My original version was made up straight out of the packet but this time I made a few changes. The first dress is a bad length for me: it ends at the widest part of my leg which means I can’t take long strides because the dress is very narrow at the hem and it catches on my calves. That was my fault for not bothering to add any extra length to the pattern. I normally need to add 2-4 inches to dresses. This one’s supposed to end at the bottom of the calf so it probably needed four inches adding if not more. I was a bit short of fabric for the second version, so instead of lengthening it to the intended proportion I shortened it by four inches so it ends just below my knee. I’m really pleased with the way that’s come out. It’s comfortable to walk in and it’s more flattering than my previous version.
The fabric is a lightweight viscose woven from Macculloch and Wallis. Right now it’s still available here. It drapes very nicely, which is good for the style, but I used very lightweight interfacing on the collar to go with the fabric and that was a mistake as it’s come out a bit too floppy. This is the same fabric I used the pink colourway of for my first Vogue 1482 dress. It is very comfortable to wear and although it’s lightweight it’s relatively easy to sew.

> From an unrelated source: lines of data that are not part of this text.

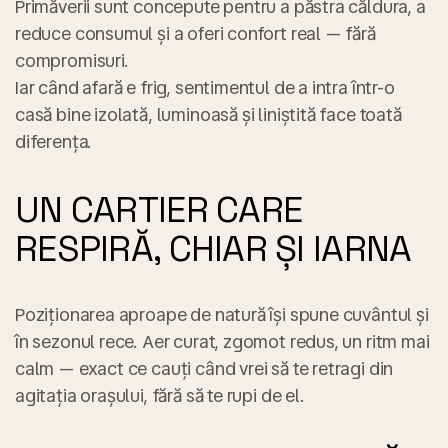
Primăverii sunt concepute pentru a păstra căldura, a
reduce consumul și a oferi confort real — fără
compromisuri.
Iar când afară e frig, sentimentul de a intra într-o
casă bine izolată, luminoasă și liniștită face toată
diferența.
UN CARTIER CARE
RESPIRĂ, CHIAR ȘI IARNA
Poziționarea aproape de natură își spune cuvântul și
în sezonul rece. Aer curat, zgomot redus, un ritm mai
calm — exact ce cauți când vrei să te retragi din
agitația orașului, fără să te rupi de el.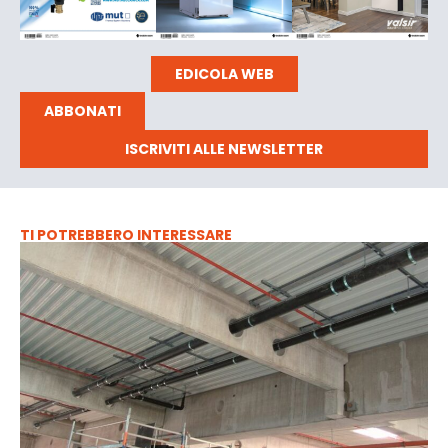
EDICOLA WEB
ABBONATI
ISCRIVITI ALLE NEWSLETTER
TI POTREBBERO INTERESSARE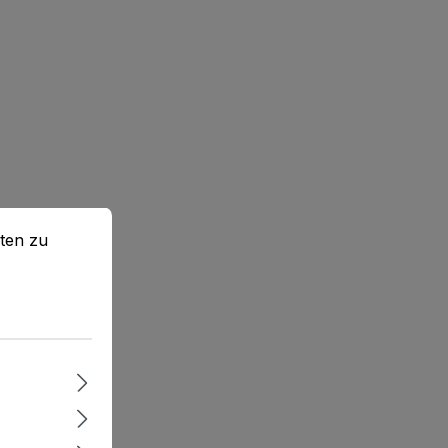
en zu können.
Mehr Informationen ...
ten zu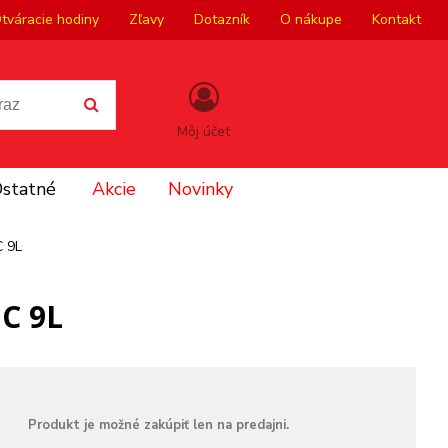
tváracie hodiny
Zľavy
Dotazník
O nákupe
Kontakt
Môj účet
statné
Akcie
Novinky
C 9L
 C 9L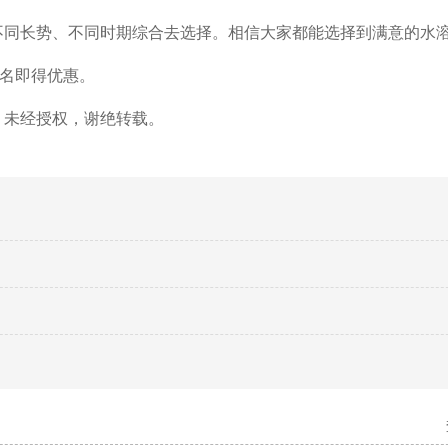
不同长势、不同时期综合去选择。相信大家都能选择到满意的水
0名即得优惠。
，未经授权，谢绝转载。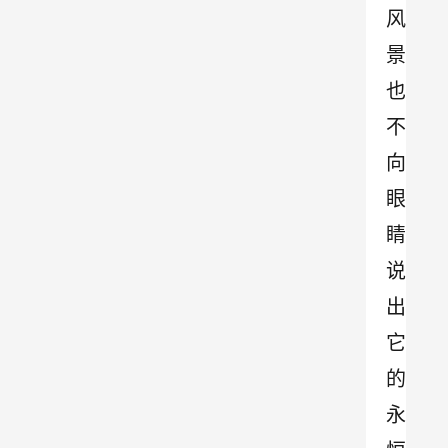
风
景
也
不
向
眼
睛
说
出
它
的
永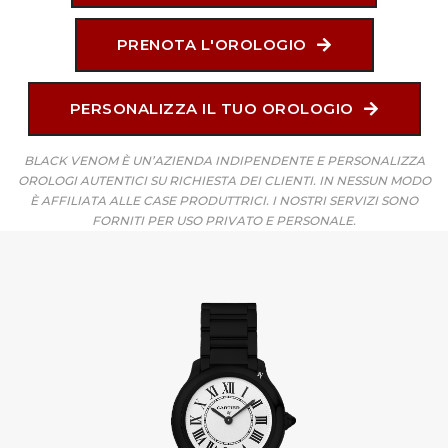
PRENOTA L'OROLOGIO
PERSONALIZZA IL TUO OROLOGIO
BLACK VENOM È UN’AZIENDA INDIPENDENTE E PERSONALIZZA
OROLOGI AUTENTICI SU RICHIESTA DEI CLIENTI. IN NESSUN MODO
È AFFILIATA ALLE CASE PRODUTTRICI. I NOSTRI SERVIZI SONO
FORNITI PER USO PRIVATO E PERSONALE.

I lost the pocket piece from the original pattern and had to make a new one. Unfortunately I didn’t make it quite deep enough to be perfect. But any pockets are better than none. The position of the pocket is better on this version because I took out some of the length from the top half of the pattern, raising the pockets up a couple of inches.
Here’s the back view. Last time I said that the centre back seam could be eliminated, but I’m glad I kept it. I had trouble fitting the collar to the neckline on this version – I probably stretched the neckline out while handling – and having the seam allowed me to fix the mismatch by taking the dress in a little at the top of the centre back.
Clio made the great suggestion of adding a zip to the centre front seam for breast-feeding access. I increased the seam allowance on the centre front seam to half an inch (or 1.2cm; it was 1cm originally) and interfaced the seamlines to make inserting the zip easier. I also removed the seam allowance from what was originally the centre front seam of the neck facing pieces so I could use the all-machine method of applying facings to the top of the zip and neckline from Kathleen Fasanella’s centered zip tutorial.
Here’s a closeup of the zip, which also shows the collar worn down rather than up.
An unexpected bonus: because the only black invisible zip I had on hand was a 24″ one I can put the dress on by stepping into it rather than pulling it over my head.
Since we took these pictures the weather in the UK has turned autumnal and I’ve been wearing this dress with leggings and my grey boiled wool kimono jacket. I’m hoping it will keep going all winter with enough layers. I can even see me making a third version of this one day; I’d like to try it in something really crisp like a cotton poplin to see what happens to those drapes.